**What you need to do:**
Pull every line holding the word "section" out of the data and copy it.

Segment Open

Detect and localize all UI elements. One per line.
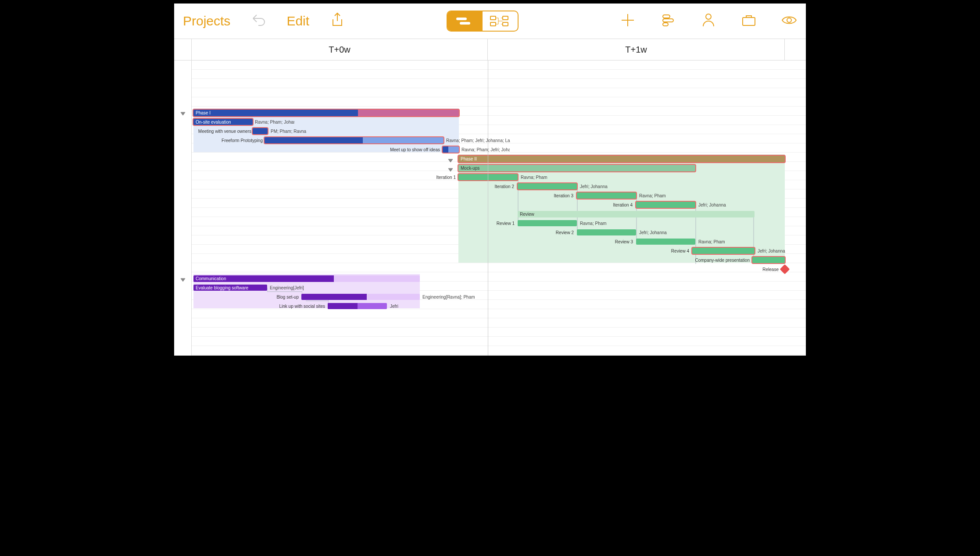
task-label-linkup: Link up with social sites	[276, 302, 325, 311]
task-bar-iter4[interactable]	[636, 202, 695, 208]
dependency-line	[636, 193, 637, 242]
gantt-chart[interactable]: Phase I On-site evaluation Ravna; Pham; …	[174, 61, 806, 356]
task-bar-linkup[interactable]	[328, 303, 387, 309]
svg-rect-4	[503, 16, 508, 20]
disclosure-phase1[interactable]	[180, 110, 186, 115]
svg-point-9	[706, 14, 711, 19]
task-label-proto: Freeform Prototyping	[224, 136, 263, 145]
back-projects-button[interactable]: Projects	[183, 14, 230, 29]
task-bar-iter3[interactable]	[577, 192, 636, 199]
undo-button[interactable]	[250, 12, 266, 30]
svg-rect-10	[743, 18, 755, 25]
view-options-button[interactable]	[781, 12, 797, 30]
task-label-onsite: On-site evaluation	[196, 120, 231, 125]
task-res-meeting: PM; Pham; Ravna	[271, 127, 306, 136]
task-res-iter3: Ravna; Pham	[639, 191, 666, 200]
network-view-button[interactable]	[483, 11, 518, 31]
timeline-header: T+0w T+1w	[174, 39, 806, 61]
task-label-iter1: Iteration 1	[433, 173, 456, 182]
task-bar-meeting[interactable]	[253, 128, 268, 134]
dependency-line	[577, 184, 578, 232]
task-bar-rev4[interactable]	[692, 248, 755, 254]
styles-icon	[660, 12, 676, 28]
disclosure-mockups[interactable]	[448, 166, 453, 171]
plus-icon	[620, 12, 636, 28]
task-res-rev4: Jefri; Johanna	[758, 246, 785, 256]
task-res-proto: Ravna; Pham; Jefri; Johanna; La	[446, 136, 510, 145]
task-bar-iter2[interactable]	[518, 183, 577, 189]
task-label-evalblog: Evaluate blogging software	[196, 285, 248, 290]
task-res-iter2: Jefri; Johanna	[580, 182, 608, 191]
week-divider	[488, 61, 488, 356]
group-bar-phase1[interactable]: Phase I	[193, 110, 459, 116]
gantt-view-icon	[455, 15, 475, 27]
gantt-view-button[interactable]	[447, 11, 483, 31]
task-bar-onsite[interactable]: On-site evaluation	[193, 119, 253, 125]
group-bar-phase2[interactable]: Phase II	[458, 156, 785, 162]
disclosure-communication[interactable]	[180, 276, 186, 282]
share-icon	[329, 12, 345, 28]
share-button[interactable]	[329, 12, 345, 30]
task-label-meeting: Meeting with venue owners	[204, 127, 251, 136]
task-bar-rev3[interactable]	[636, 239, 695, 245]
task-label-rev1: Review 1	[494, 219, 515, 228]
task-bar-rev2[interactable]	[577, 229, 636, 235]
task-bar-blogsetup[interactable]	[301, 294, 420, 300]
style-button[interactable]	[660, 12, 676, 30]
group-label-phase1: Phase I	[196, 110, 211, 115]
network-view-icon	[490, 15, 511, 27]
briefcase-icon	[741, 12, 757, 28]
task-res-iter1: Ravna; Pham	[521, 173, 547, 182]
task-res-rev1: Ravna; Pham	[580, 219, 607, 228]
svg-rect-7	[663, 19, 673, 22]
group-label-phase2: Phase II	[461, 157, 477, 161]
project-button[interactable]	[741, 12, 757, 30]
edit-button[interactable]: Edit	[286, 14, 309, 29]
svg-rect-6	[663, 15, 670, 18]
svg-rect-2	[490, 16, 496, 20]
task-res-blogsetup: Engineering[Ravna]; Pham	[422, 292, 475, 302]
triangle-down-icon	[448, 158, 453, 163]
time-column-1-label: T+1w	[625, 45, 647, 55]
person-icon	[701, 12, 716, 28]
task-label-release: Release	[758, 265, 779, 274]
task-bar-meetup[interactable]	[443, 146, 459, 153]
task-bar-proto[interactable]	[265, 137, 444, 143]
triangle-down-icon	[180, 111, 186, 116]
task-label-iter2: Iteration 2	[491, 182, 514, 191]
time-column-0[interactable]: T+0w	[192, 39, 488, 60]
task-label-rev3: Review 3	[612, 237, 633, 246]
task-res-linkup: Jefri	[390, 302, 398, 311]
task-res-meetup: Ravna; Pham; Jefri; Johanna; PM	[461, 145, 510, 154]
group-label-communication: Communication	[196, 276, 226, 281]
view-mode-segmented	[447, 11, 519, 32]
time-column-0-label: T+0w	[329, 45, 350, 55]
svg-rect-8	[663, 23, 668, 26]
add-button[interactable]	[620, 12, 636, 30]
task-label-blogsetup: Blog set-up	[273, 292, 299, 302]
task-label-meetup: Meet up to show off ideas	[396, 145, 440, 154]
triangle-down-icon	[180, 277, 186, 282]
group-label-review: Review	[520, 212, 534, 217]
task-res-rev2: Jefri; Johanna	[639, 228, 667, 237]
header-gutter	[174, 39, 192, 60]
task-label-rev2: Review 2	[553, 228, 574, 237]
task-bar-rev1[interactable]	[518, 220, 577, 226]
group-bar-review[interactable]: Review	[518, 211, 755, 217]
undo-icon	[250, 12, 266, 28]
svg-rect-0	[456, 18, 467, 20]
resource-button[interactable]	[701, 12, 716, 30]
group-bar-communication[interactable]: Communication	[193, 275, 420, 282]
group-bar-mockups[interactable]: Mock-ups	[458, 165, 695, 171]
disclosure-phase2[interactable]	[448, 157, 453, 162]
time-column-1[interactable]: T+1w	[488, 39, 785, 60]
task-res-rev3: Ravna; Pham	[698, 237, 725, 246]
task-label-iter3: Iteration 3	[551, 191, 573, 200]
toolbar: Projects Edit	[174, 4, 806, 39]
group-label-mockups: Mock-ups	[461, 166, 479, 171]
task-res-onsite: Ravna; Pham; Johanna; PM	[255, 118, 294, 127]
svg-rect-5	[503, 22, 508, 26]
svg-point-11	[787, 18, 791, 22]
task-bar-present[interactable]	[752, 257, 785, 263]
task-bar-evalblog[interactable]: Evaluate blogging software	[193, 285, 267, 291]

Segment Closed
Segment Open

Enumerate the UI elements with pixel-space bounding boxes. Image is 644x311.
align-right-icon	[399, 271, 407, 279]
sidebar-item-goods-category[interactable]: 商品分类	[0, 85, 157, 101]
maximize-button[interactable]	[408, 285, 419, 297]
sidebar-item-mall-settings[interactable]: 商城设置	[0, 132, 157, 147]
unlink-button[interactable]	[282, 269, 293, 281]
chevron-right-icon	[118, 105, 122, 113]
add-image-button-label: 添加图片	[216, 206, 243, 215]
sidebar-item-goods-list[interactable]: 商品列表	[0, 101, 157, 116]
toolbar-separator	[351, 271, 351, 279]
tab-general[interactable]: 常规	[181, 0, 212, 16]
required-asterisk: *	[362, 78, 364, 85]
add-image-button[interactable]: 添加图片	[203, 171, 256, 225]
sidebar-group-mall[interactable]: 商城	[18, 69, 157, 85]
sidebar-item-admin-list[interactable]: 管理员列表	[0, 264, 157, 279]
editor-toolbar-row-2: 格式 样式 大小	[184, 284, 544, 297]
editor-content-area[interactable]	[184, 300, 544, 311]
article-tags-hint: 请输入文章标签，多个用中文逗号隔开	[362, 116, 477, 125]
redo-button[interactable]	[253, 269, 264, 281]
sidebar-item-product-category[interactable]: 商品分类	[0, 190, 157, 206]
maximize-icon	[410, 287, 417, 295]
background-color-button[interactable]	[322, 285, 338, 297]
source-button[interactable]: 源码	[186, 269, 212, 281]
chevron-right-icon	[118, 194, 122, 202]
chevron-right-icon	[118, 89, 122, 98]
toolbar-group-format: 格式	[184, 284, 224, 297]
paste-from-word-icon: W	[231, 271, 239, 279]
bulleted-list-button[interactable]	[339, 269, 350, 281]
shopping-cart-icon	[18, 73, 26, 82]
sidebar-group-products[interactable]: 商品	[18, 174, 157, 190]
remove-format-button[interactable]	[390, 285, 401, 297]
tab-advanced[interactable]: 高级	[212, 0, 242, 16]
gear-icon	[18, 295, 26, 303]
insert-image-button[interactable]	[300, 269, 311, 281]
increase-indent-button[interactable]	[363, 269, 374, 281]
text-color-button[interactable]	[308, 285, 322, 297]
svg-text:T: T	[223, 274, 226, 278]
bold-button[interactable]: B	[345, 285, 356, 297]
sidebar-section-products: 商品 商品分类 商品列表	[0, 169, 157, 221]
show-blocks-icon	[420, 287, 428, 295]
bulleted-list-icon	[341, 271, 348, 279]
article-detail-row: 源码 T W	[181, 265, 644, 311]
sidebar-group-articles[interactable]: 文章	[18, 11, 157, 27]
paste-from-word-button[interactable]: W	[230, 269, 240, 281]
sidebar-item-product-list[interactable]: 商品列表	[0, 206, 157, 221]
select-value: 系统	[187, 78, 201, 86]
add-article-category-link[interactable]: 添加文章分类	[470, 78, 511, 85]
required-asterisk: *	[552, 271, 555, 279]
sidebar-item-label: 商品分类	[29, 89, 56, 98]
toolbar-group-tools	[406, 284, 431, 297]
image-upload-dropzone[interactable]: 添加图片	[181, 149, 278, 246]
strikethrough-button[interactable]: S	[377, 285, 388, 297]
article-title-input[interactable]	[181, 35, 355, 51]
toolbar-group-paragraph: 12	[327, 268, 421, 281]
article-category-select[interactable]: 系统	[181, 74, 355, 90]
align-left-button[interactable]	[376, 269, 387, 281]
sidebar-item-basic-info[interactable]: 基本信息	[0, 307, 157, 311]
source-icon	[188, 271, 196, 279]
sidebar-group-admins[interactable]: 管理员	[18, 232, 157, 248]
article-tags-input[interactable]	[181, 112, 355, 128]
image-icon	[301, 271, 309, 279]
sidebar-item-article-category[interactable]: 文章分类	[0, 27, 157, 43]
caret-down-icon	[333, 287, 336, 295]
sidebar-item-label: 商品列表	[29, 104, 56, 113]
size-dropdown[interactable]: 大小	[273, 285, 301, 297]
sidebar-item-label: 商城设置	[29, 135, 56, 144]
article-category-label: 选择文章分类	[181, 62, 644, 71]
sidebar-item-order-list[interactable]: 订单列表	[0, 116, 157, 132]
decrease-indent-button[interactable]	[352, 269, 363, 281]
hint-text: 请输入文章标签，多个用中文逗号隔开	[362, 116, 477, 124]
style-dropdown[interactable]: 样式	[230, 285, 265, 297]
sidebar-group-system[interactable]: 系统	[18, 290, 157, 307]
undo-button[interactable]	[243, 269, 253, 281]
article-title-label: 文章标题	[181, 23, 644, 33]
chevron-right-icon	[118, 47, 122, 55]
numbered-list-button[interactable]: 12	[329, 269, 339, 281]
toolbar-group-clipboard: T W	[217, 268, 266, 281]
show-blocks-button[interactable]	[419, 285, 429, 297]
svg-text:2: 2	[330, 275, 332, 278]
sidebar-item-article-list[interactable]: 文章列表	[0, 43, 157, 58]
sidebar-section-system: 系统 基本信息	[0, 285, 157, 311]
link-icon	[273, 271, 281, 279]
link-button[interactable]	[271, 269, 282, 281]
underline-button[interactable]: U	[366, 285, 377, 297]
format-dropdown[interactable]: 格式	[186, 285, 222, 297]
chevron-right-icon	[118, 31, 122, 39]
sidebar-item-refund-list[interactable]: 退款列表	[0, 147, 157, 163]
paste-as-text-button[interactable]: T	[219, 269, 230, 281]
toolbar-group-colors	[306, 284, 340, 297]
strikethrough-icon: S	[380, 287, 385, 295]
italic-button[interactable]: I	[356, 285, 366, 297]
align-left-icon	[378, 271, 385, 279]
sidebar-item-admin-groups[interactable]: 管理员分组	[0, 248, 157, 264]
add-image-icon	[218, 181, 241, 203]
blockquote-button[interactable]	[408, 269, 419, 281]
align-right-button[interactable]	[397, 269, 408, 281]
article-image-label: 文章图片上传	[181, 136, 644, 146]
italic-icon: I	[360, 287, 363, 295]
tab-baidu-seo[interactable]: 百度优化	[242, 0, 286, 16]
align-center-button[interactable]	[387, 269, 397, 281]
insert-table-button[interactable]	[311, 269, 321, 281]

Segment Closed
Segment Open

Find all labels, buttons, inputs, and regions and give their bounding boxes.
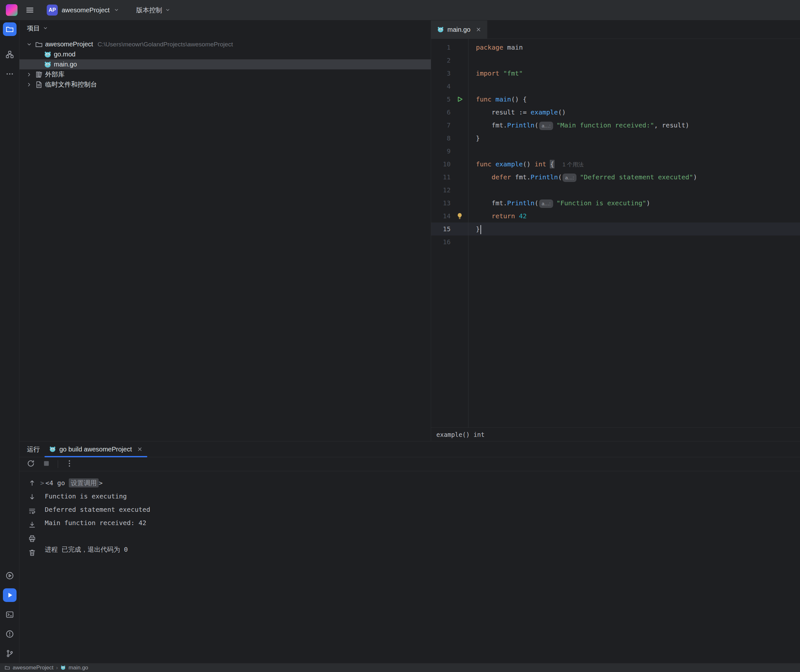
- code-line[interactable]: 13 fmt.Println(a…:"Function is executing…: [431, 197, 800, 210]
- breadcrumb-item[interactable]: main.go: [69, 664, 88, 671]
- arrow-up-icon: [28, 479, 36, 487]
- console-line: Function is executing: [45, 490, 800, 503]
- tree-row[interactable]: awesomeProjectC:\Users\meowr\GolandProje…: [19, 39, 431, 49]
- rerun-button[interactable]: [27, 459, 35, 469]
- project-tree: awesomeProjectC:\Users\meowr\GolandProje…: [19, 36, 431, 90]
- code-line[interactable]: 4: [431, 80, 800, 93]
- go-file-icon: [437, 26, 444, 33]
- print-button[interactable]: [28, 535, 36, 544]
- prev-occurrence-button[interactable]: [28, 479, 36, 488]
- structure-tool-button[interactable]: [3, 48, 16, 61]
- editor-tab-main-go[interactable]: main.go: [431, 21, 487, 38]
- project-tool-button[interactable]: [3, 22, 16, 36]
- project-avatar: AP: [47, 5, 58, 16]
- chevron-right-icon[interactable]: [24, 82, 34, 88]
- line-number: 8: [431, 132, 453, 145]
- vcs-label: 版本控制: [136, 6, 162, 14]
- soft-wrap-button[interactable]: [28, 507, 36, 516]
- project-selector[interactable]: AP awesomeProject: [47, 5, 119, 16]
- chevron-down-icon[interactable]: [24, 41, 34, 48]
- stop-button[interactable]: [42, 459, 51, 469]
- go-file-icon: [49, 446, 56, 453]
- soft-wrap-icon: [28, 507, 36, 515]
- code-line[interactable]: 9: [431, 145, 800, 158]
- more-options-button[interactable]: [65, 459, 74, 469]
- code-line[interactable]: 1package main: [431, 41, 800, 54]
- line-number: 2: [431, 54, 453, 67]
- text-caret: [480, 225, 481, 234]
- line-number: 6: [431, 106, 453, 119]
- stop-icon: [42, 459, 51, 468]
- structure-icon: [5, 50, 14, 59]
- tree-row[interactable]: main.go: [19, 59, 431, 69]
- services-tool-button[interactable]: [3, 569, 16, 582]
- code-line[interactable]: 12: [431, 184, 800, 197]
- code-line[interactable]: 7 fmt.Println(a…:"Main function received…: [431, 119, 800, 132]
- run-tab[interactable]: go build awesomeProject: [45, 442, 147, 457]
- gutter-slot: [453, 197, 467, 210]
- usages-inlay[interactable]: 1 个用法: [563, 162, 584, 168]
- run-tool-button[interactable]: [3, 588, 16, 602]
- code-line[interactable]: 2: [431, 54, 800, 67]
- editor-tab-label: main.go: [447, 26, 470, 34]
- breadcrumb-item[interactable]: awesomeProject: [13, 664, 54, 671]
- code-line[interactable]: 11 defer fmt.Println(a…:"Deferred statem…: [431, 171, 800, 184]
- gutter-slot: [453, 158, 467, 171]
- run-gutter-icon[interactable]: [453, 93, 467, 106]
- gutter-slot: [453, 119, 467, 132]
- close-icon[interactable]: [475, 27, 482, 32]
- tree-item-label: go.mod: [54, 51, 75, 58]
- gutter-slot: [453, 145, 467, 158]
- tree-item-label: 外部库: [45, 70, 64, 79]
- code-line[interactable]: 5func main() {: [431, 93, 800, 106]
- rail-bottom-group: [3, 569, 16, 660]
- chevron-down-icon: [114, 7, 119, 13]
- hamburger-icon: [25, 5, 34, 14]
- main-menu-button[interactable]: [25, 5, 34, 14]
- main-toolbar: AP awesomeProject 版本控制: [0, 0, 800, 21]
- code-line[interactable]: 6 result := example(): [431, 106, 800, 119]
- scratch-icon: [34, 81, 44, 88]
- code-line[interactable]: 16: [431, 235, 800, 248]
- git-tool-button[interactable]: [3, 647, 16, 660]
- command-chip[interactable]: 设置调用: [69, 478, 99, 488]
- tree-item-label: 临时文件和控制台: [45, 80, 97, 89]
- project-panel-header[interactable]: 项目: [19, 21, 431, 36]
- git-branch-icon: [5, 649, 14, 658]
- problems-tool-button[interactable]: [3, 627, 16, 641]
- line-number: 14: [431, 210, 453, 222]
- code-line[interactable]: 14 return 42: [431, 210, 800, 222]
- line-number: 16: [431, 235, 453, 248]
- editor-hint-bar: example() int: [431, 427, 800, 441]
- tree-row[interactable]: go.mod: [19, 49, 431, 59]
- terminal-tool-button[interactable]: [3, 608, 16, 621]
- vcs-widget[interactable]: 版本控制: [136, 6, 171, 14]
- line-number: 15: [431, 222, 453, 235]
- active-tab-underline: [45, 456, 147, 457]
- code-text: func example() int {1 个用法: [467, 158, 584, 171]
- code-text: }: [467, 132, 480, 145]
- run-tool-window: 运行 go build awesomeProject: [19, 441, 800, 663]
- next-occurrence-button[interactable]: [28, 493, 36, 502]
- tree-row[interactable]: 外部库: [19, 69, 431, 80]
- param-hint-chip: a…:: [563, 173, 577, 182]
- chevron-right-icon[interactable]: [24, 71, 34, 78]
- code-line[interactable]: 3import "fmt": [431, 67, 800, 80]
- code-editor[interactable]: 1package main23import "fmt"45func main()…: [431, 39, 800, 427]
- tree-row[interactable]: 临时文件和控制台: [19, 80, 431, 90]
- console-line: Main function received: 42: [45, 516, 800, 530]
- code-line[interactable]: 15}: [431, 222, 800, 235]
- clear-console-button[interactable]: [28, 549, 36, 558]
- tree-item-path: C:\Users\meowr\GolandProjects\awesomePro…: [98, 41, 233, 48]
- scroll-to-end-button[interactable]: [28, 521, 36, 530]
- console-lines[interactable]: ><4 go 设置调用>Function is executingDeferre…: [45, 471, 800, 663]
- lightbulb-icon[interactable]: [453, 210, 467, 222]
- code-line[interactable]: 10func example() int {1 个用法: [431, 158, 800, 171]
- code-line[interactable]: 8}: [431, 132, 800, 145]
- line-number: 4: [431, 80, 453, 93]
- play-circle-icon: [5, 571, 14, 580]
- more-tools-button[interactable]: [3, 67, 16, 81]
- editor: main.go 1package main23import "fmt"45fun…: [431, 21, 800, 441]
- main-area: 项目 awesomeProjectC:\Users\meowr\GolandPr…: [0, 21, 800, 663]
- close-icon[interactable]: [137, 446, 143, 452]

Segment Closed

**Problem solution:**
sidebar-section-products: 商品 商品分类 商品列表	[0, 169, 157, 221]
sidebar-section-system: 系统 基本信息	[0, 285, 157, 311]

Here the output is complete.